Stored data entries
BEGIN

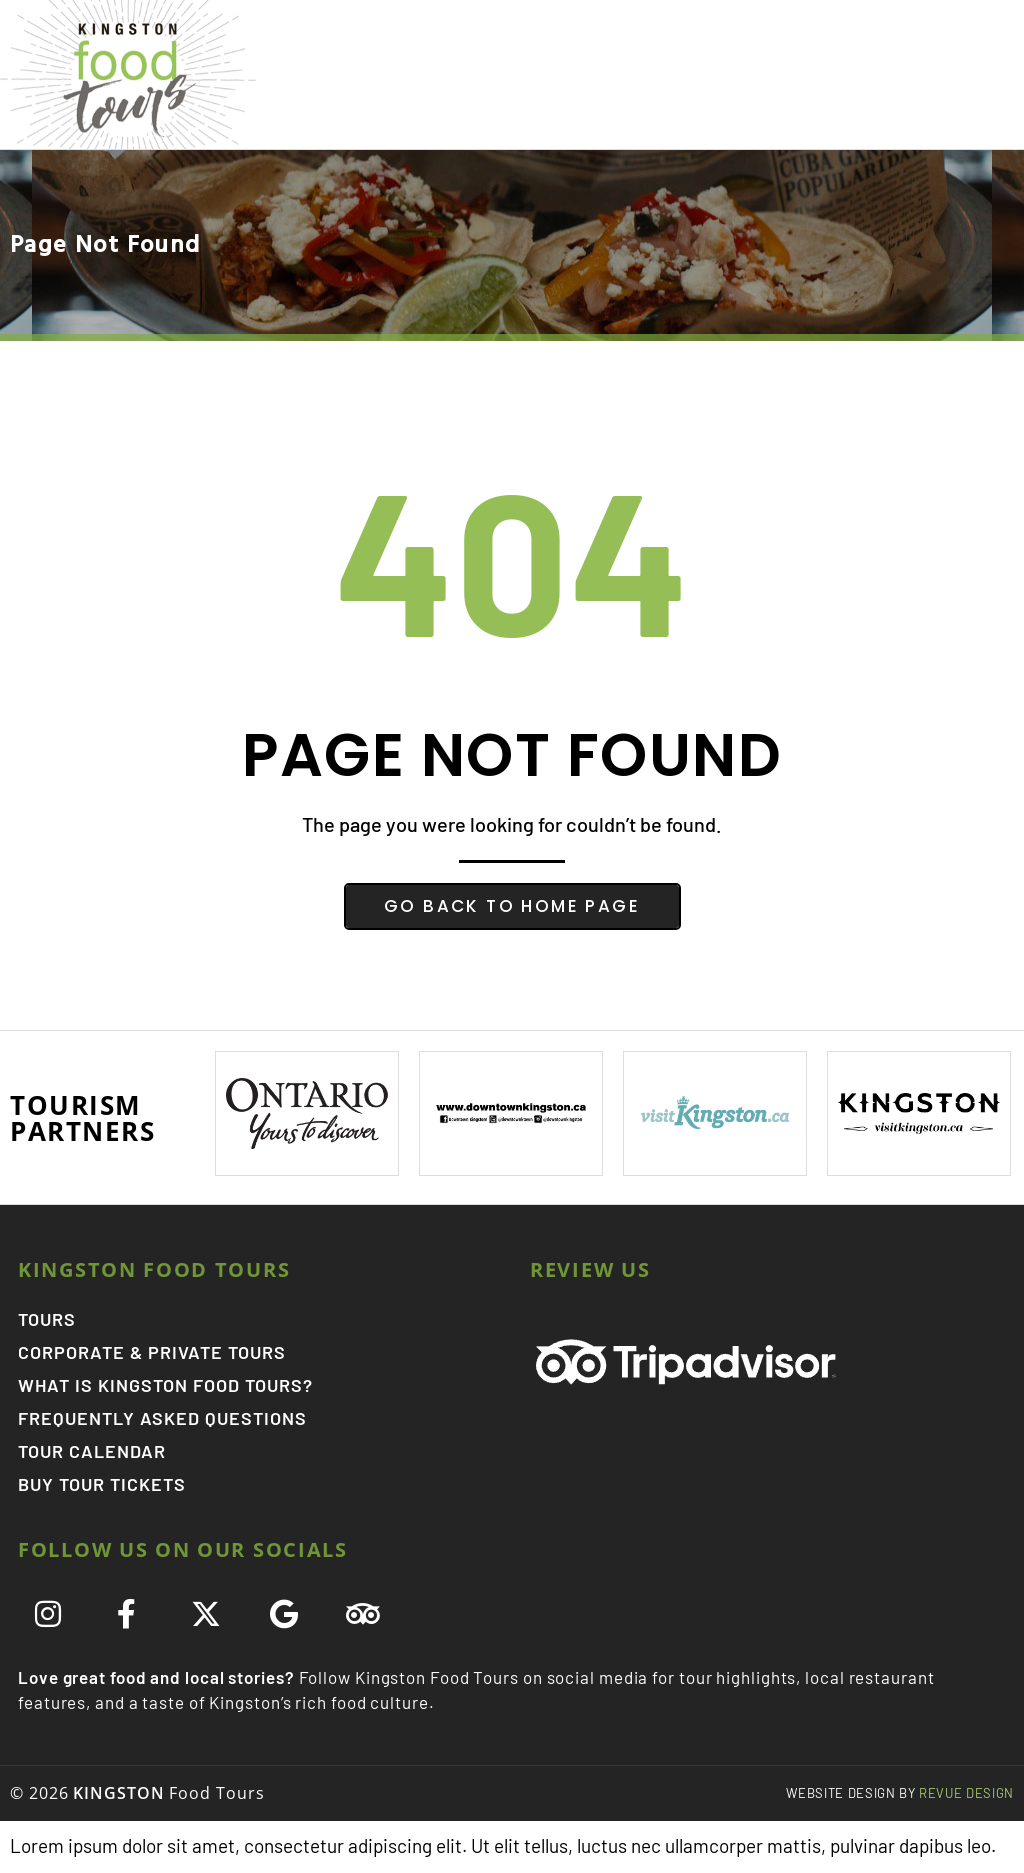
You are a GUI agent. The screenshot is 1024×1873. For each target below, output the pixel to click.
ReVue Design (900, 1794)
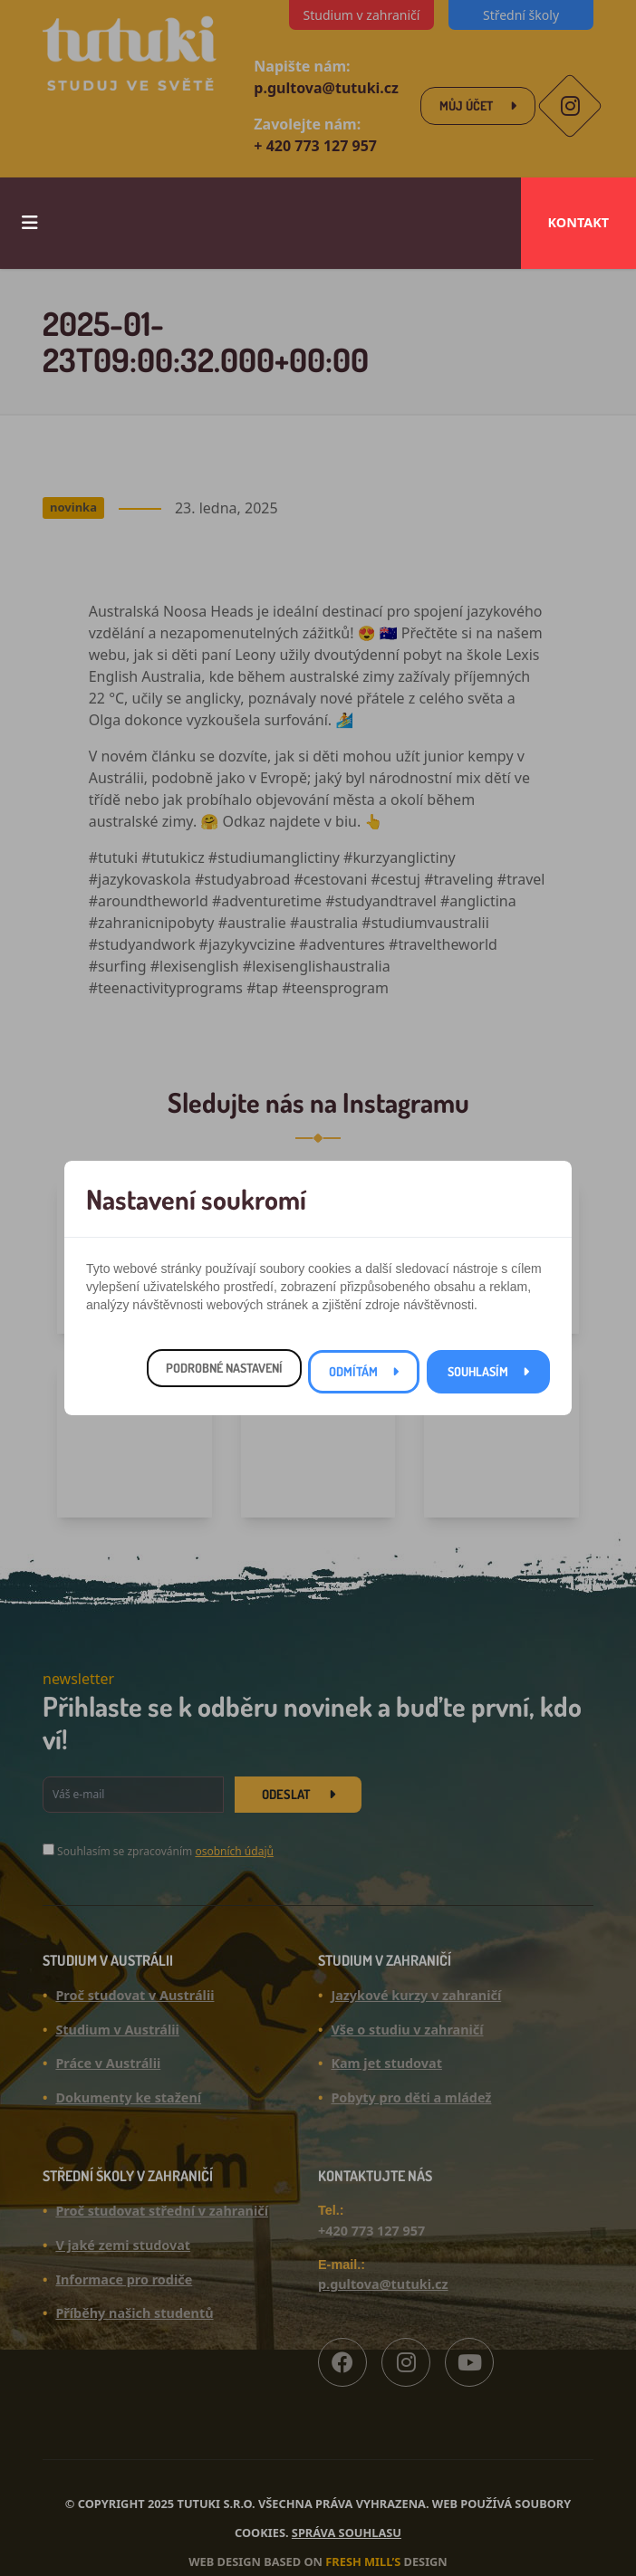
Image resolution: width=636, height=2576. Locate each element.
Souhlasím (478, 1371)
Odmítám (353, 1371)
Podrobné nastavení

END

* **Work required**
In the copy, every entry appears exactly as written above and no picture appears.

* **Your solution**
You are a GUI agent. The screenshot is 1024×1873. For each target below, output the pixel to click.
ReVue Design (900, 1794)
Image resolution: width=636, height=2576. Locate each element.
Souhlasím (478, 1371)
Odmítám (353, 1371)
Podrobné nastavení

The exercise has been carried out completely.